Infection with dengue virus begins when the mosquito takes a blood meal and the virus is introduced into the host. The virus binds to and enters a permissive host cell via receptor-mediated endocytosis. Fusion of viral and endosome-vesicle membranes allows the naked virus to enter the cytoplasm, where its and genome is further stripped of its protein coat. Translation of the protein-coding strand takes place; after which, the virus switches to the synthesis of a negative- (non-coding) strand intermediate that forms a circle and  serves as a template for the production of multiple copies of positive-strand viral RNA (vRNA). Successive rounds of translation produce high levels of viral proteins; the structural protein capsid or core (C), premembrane (prM), and envelope (E) proteins, along with vRNA, are assembled into progeny virions, which are transported through the Golgi compartment and secreted [13].

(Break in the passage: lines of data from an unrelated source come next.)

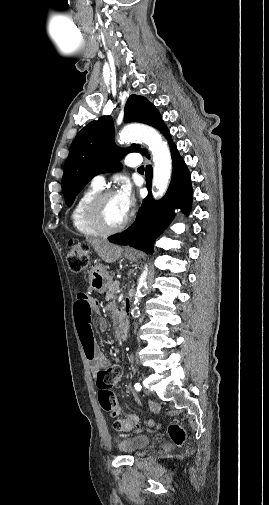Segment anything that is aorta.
Listing matches in <instances>:
<instances>
[{
	"mask_svg": "<svg viewBox=\"0 0 269 505\" xmlns=\"http://www.w3.org/2000/svg\"><path fill=\"white\" fill-rule=\"evenodd\" d=\"M140 141L148 146L153 156V196L160 199L166 192L171 177L172 160L169 147L161 135L152 127L146 125H128L119 133V142ZM148 268L145 266L135 293L134 305H139L144 292Z\"/></svg>",
	"mask_w": 269,
	"mask_h": 505,
	"instance_id": "obj_1",
	"label": "aorta"
}]
</instances>
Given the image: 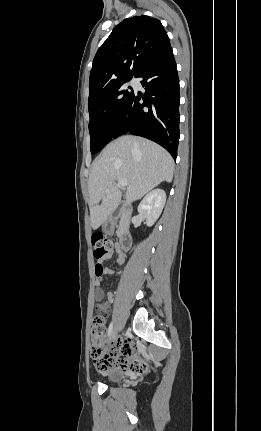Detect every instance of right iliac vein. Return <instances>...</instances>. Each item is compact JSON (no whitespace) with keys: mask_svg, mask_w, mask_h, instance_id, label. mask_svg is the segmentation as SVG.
<instances>
[{"mask_svg":"<svg viewBox=\"0 0 261 431\" xmlns=\"http://www.w3.org/2000/svg\"><path fill=\"white\" fill-rule=\"evenodd\" d=\"M116 335H117V330H116V328H114L112 333H111V339L114 340L116 338Z\"/></svg>","mask_w":261,"mask_h":431,"instance_id":"right-iliac-vein-1","label":"right iliac vein"}]
</instances>
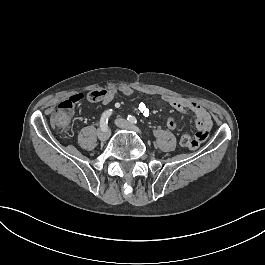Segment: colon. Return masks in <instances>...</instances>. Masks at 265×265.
Here are the masks:
<instances>
[{
    "instance_id": "obj_1",
    "label": "colon",
    "mask_w": 265,
    "mask_h": 265,
    "mask_svg": "<svg viewBox=\"0 0 265 265\" xmlns=\"http://www.w3.org/2000/svg\"><path fill=\"white\" fill-rule=\"evenodd\" d=\"M76 99L78 101H85L94 107H100L102 104L106 103L109 100V95L106 91L103 90H94L89 91L85 97L83 94H78L76 96H71L69 100L63 102L60 109H57L52 117L51 121L54 125L65 126L67 125L69 117L67 116V112L73 108V103H75ZM181 144L187 148H192V139L191 135H184L181 137Z\"/></svg>"
}]
</instances>
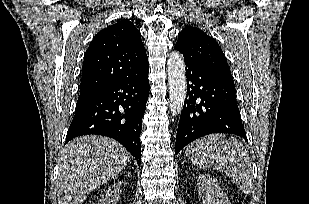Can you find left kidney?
Listing matches in <instances>:
<instances>
[{"label":"left kidney","instance_id":"obj_1","mask_svg":"<svg viewBox=\"0 0 309 204\" xmlns=\"http://www.w3.org/2000/svg\"><path fill=\"white\" fill-rule=\"evenodd\" d=\"M197 186L203 204H230L226 193L215 178L201 174L197 177Z\"/></svg>","mask_w":309,"mask_h":204}]
</instances>
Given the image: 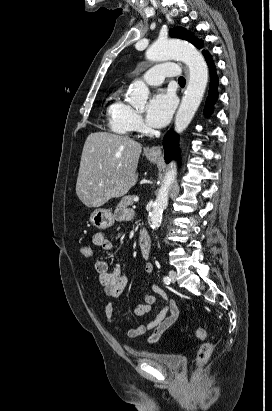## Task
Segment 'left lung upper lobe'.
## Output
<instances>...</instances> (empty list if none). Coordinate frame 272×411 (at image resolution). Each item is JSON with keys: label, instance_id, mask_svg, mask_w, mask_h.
Instances as JSON below:
<instances>
[{"label": "left lung upper lobe", "instance_id": "obj_1", "mask_svg": "<svg viewBox=\"0 0 272 411\" xmlns=\"http://www.w3.org/2000/svg\"><path fill=\"white\" fill-rule=\"evenodd\" d=\"M170 36L173 38H180V39H185L192 44H194L197 48H202L203 46V41L198 40L197 38L194 37V35L187 31L186 29L182 27H175L170 30ZM206 51H203V54H205Z\"/></svg>", "mask_w": 272, "mask_h": 411}]
</instances>
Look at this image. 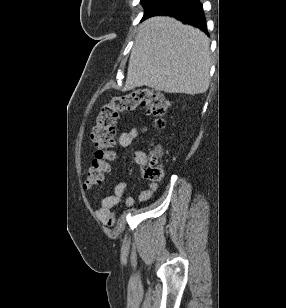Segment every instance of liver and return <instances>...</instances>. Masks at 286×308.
I'll return each mask as SVG.
<instances>
[{
	"instance_id": "liver-1",
	"label": "liver",
	"mask_w": 286,
	"mask_h": 308,
	"mask_svg": "<svg viewBox=\"0 0 286 308\" xmlns=\"http://www.w3.org/2000/svg\"><path fill=\"white\" fill-rule=\"evenodd\" d=\"M210 41L199 29L171 17H152L139 25L124 90L147 86L190 95L210 83Z\"/></svg>"
}]
</instances>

Dengue infection with any of the four serotypes of the dengue virus can produce the full continuum of illness, ranging from mild, nonspecific symptoms, to classic dengue fever, to the most serious, dengue haemorrhagic fever (DHF) and dengue shock syndrome (DSS). Up to half of all infections are asymptomatic; and a person can become infected from the bite from one infected mosquito. DHF is characterized by the acute onset of flu-like symptoms 3 to 14 days after a bite. The febrile phase includes a high temperature (> 38.3°C) and possibly frontal headache, facial flushing, joint and muscle pains, pain behind the orbit of the eye, rash, nausea, anorexia, and bone pain. A positive tourniquet test (for fragile capillaries) increases the likelihood of dengue. Definitive diagnosis requires the detection of dengue-specific antibodies or isolation of the virus. Haemorrhagic manifestations include petechiae (red or purple spots on the body caused by broken capillaries), hematomas (blood-filled swelling), nose-bleeding, and gum bleeding. Weakness and malaise may persist for several weeks. DHF and DSS are potential life-threatening. DHF critical phase begins 24 to 48 hours after fever subsides and is defined by four criteria: (A) fever or recent fever lasting 2 to 7 days; (B)  any haemorrhagic sign or symptom; (C) thrombocytopenia (abnormally low count of platelets in blood); and (D) evidence of increased blood vessel permeability. Persistent vomiting, severe abdominal pain, and difficulty breathing may develop. Swings in body temperature (hypo- to hyperthermia) and mental status changes may occur. Severe haemorrhagic symptoms may progress to vaginal or intracranial bleeding. In mild to moderate DHF cases, symptoms will begin to dissipate once the fever subsides [14].

To conclude

Dengue virus is a growing threat to human health. The problem is compounded by the absence of effective vaccines. However, as we pointed out [1], there are recent safe, effective, and affordable alternatives to controlling the insect vector. In contrast, the current release of terminator male mosquitoes on Cayman Island is a risky strategy. To add insult on injury, there has been no warnings issued to tourists, and most residents on the Island do not appear to have given informed consent to be exposed to the GM male mosquitoes, in blatant violation of human rights with regard to human experimentation.  If the strategy has succeeded, as claimed, the islanders may have been granted temporary respite from the insect vector for Dengue; though replacement mosquito vectors are likely to be blown in from neighbouring islands almost immediately while GM mosquitoes are spreading to them from Cayman Island. The UK government appears not to have exercised appropriate jurisdiction over the human experimentation in its territory; while the scientific community should condemn the use of data to justify the experiment from studies that had not passed peer review.